§ Listed entries

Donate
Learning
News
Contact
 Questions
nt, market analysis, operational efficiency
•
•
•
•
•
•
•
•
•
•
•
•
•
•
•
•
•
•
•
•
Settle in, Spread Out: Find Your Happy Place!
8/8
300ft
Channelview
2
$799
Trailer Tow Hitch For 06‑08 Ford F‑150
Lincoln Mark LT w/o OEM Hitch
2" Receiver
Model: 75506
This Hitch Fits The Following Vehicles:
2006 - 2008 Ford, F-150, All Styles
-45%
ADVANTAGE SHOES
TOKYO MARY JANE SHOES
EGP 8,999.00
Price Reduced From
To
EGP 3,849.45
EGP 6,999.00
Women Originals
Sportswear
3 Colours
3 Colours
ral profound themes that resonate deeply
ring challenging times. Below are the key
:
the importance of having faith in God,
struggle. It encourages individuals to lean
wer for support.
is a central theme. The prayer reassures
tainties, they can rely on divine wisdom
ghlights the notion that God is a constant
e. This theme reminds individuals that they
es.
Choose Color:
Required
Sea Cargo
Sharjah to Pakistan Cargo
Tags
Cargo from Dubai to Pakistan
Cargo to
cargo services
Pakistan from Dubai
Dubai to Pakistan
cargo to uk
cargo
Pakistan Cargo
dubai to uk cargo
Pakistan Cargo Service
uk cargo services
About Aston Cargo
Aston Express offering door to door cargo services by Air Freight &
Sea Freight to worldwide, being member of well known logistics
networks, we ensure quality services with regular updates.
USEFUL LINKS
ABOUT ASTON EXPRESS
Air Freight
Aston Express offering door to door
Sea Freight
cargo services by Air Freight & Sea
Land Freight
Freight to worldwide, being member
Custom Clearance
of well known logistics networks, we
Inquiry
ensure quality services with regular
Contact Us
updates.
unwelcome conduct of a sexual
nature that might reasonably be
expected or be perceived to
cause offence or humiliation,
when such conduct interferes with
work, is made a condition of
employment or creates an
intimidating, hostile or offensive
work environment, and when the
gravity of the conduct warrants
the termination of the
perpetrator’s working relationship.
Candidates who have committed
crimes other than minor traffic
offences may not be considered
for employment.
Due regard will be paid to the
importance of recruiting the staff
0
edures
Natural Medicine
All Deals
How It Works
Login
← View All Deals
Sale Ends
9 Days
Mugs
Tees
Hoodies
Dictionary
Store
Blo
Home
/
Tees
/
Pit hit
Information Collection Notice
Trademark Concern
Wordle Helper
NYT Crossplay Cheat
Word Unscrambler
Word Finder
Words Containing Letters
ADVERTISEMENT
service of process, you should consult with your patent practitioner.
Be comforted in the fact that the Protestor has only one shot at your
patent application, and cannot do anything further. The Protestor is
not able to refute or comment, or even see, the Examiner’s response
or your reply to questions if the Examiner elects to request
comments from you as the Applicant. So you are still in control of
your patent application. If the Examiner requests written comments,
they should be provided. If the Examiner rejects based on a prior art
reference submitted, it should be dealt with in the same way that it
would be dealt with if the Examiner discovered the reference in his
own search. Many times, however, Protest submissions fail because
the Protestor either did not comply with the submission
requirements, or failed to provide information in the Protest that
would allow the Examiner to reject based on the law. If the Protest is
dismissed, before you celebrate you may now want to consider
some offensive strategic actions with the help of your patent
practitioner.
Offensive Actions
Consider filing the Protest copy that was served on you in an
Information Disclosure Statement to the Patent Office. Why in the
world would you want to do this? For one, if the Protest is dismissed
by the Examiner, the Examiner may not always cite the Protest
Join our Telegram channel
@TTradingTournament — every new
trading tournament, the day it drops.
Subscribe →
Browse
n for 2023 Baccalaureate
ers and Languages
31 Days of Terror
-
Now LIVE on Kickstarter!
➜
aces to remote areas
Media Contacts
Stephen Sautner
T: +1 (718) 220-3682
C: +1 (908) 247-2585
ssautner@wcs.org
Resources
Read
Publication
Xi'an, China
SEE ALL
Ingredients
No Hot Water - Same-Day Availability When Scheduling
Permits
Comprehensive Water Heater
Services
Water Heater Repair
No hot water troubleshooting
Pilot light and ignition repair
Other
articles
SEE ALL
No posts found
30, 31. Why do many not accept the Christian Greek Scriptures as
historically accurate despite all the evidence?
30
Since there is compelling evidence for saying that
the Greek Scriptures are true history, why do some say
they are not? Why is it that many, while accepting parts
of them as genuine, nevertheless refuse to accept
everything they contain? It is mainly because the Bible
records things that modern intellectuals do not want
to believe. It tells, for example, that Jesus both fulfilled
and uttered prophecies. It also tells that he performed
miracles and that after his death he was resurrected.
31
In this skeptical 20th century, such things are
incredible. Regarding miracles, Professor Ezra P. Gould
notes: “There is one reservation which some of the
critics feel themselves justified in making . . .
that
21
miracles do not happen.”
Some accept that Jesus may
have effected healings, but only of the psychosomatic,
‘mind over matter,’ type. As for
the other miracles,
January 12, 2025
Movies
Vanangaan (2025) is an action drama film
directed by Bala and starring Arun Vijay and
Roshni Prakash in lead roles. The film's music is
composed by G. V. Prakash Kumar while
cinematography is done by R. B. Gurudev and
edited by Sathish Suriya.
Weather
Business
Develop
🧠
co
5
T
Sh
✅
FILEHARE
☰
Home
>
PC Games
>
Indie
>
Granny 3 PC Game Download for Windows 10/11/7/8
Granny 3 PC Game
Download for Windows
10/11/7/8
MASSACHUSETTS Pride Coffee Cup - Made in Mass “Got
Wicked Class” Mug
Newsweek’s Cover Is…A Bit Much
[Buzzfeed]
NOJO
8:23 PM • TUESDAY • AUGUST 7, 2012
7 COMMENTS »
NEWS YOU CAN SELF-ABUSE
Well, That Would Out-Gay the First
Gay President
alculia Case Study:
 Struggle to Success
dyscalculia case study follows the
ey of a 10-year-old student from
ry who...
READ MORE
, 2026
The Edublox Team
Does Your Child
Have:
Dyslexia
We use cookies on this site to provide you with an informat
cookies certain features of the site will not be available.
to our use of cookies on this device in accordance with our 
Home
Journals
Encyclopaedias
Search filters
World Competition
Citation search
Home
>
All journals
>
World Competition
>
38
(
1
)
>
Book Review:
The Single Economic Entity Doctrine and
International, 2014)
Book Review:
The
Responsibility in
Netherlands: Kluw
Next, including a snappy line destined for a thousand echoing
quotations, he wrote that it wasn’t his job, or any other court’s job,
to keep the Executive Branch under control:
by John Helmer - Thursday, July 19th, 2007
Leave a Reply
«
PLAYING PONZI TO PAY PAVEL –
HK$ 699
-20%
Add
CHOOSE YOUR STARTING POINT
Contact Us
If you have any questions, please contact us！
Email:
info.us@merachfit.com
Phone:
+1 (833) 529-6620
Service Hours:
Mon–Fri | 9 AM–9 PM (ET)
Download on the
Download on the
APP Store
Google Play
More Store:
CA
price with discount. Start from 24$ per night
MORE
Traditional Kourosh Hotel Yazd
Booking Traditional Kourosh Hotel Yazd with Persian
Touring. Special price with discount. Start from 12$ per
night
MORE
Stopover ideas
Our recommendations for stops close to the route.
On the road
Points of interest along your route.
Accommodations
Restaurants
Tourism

§ Problem details
Reproduce the line containing "Well, That Would Out-Gay the First" and every line after it. Stop at the last line of the records, and add nothing.

§ Output for this task
Well, That Would Out-Gay the First
Gay President
alculia Case Study:
 Struggle to Success
dyscalculia case study follows the
ey of a 10-year-old student from
ry who...
READ MORE
, 2026
The Edublox Team
Does Your Child
Have:
Dyslexia
We use cookies on this site to provide you with an informat
cookies certain features of the site will not be available.
to our use of cookies on this device in accordance with our 
Home
Journals
Encyclopaedias
Search filters
World Competition
Citation search
Home
>
All journals
>
World Competition
>
38
(
1
)
>
Book Review:
The Single Economic Entity Doctrine and
International, 2014)
Book Review:
The
Responsibility in
Netherlands: Kluw
Next, including a snappy line destined for a thousand echoing
quotations, he wrote that it wasn’t his job, or any other court’s job,
to keep the Executive Branch under control:
by John Helmer - Thursday, July 19th, 2007
Leave a Reply
«
PLAYING PONZI TO PAY PAVEL –
HK$ 699
-20%
Add
CHOOSE YOUR STARTING POINT
Contact Us
If you have any questions, please contact us！
Email:
info.us@merachfit.com
Phone:
+1 (833) 529-6620
Service Hours:
Mon–Fri | 9 AM–9 PM (ET)
Download on the
Download on the
APP Store
Google Play
More Store:
CA
price with discount. Start from 24$ per night
MORE
Traditional Kourosh Hotel Yazd
Booking Traditional Kourosh Hotel Yazd with Persian
Touring. Special price with discount. Start from 12$ per
night
MORE
Stopover ideas
Our recommendations for stops close to the route.
On the road
Points of interest along your route.
Accommodations
Restaurants
Tourism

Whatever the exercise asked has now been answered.